◆ Task requirements:
Each record is to be copied exactly, with its pictures left behind.

[Saved entries]
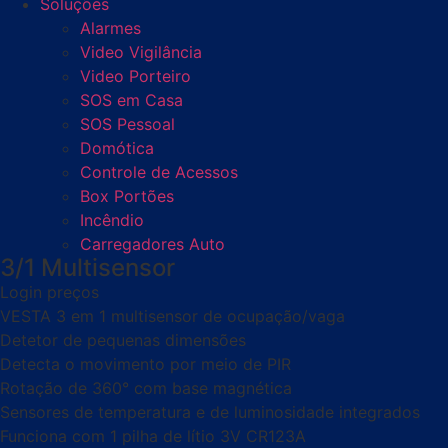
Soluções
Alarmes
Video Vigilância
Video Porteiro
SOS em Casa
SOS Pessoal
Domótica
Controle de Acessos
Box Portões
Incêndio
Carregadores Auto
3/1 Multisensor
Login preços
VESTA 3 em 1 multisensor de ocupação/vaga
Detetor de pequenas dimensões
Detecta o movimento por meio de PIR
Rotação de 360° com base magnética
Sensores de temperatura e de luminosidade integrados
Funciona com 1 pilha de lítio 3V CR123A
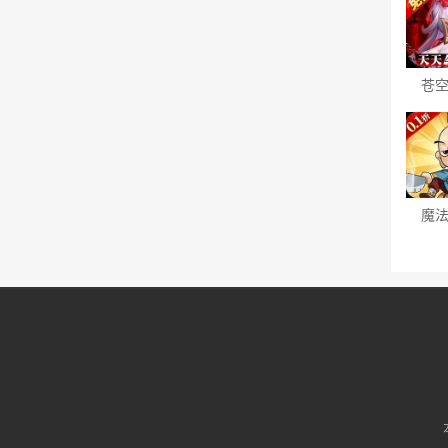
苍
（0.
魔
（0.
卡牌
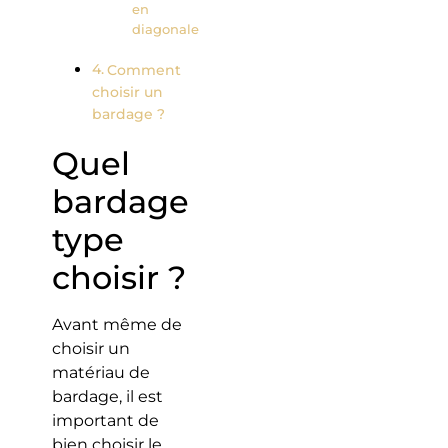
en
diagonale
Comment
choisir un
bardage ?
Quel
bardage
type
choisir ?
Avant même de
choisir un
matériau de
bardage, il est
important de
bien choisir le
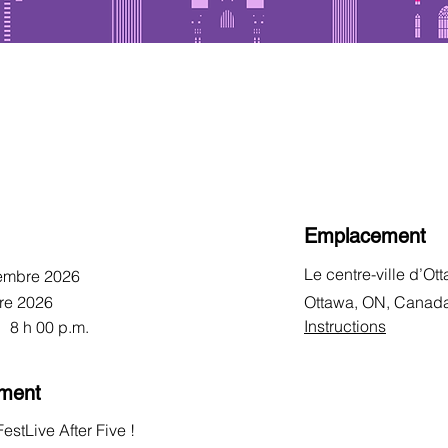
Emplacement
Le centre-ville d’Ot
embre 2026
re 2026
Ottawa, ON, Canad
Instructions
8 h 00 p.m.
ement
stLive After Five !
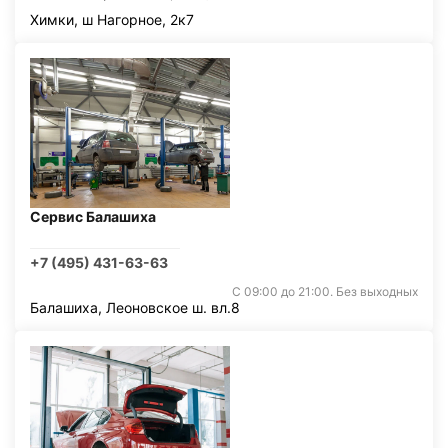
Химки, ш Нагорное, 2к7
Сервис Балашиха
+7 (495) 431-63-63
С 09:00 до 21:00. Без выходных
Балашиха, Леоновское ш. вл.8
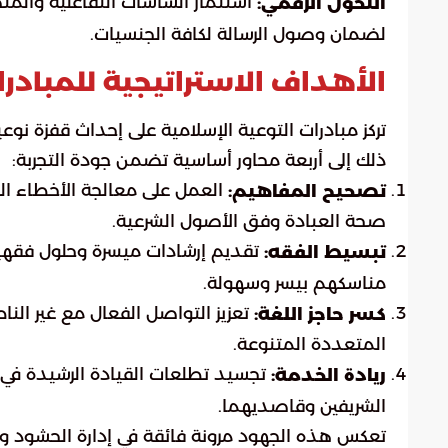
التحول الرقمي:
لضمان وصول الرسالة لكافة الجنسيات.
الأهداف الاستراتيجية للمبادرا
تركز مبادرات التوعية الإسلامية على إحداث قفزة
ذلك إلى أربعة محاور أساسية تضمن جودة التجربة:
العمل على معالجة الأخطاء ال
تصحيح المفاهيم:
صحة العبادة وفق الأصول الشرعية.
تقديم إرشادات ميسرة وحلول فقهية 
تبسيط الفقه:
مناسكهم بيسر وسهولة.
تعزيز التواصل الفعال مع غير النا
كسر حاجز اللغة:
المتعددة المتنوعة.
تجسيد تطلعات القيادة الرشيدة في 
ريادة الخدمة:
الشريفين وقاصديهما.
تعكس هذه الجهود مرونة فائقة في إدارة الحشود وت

◆ Result below:
Soluções
Alarmes
Video Vigilância
Video Porteiro
SOS em Casa
SOS Pessoal
Domótica
Controle de Acessos
Box Portões
Incêndio
Carregadores Auto
3/1 Multisensor
Login preços
VESTA 3 em 1 multisensor de ocupação/vaga
Detetor de pequenas dimensões
Detecta o movimento por meio de PIR
Rotação de 360° com base magnética
Sensores de temperatura e de luminosidade integrados
Funciona com 1 pilha de lítio 3V CR123A
苍
（0.
魔
（0.
卡牌
en
diagonale
Comment
choisir un
bardage ?
Quel
bardage
type
choisir ?
Avant même de
choisir un
matériau de
bardage, il est
important de
bien choisir le
Emplacement
Le centre-ville d’Ot
embre 2026
re 2026
Ottawa, ON, Canad
Instructions
8 h 00 p.m.
ement
stLive After Five !
Химки, ш Нагорное, 2к7
Сервис Балашиха
+7 (495) 431-63-63
С 09:00 до 21:00. Без выходных
Балашиха, Леоновское ш. вл.8
التحول الرقمي:
لضمان وصول الرسالة لكافة الجنسيات.
الأهداف الاستراتيجية للمبادرا
تركز مبادرات التوعية الإسلامية على إحداث قفزة
ذلك إلى أربعة محاور أساسية تضمن جودة التجربة:
العمل على معالجة الأخطاء ال
تصحيح المفاهيم:
صحة العبادة وفق الأصول الشرعية.
تقديم إرشادات ميسرة وحلول فقهية 
تبسيط الفقه:
مناسكهم بيسر وسهولة.
تعزيز التواصل الفعال مع غير النا
كسر حاجز اللغة:
المتعددة المتنوعة.
تجسيد تطلعات القيادة الرشيدة في 
ريادة الخدمة:
الشريفين وقاصديهما.
تعكس هذه الجهود مرونة فائقة في إدارة الحشود وت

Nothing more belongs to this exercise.